* [Dataset content]:
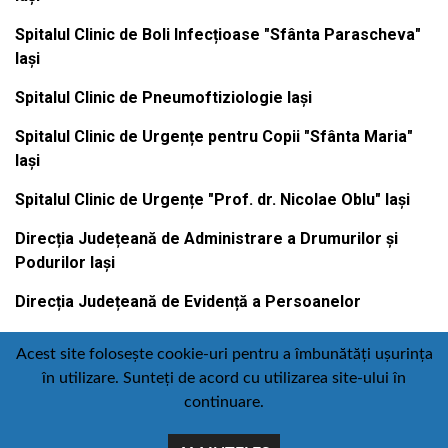
Spitalul Clinic de Boli Infecțioase "Sfânta Parascheva"
Iași
Spitalul Clinic de Pneumoftiziologie Iași
Spitalul Clinic de Urgențe pentru Copii "Sfânta Maria"
Iași
Spitalul Clinic de Urgențe "Prof. dr. Nicolae Oblu" Iași
Direcția Județeană de Administrare a Drumurilor și
Podurilor Iași
Direcția Județeană de Evidență a Persoanelor
Acest site folosește cookie-uri pentru a îmbunătăți ușurința
în utilizare. Sunteți de acord cu utilizarea site-ului în
Contact
Politică de confidențialitate
continuare.
Email
Facebook
Youtube
:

* [What you should do]: From the line holding "Direcția Județeană de Administrare" through the last line above, reproduce each line exactly and add nothing.

* [Task output]:
Direcția Județeană de Administrare a Drumurilor și
Podurilor Iași
Direcția Județeană de Evidență a Persoanelor
Acest site folosește cookie-uri pentru a îmbunătăți ușurința
în utilizare. Sunteți de acord cu utilizarea site-ului în
Contact
Politică de confidențialitate
continuare.
Email
Facebook
Youtube
:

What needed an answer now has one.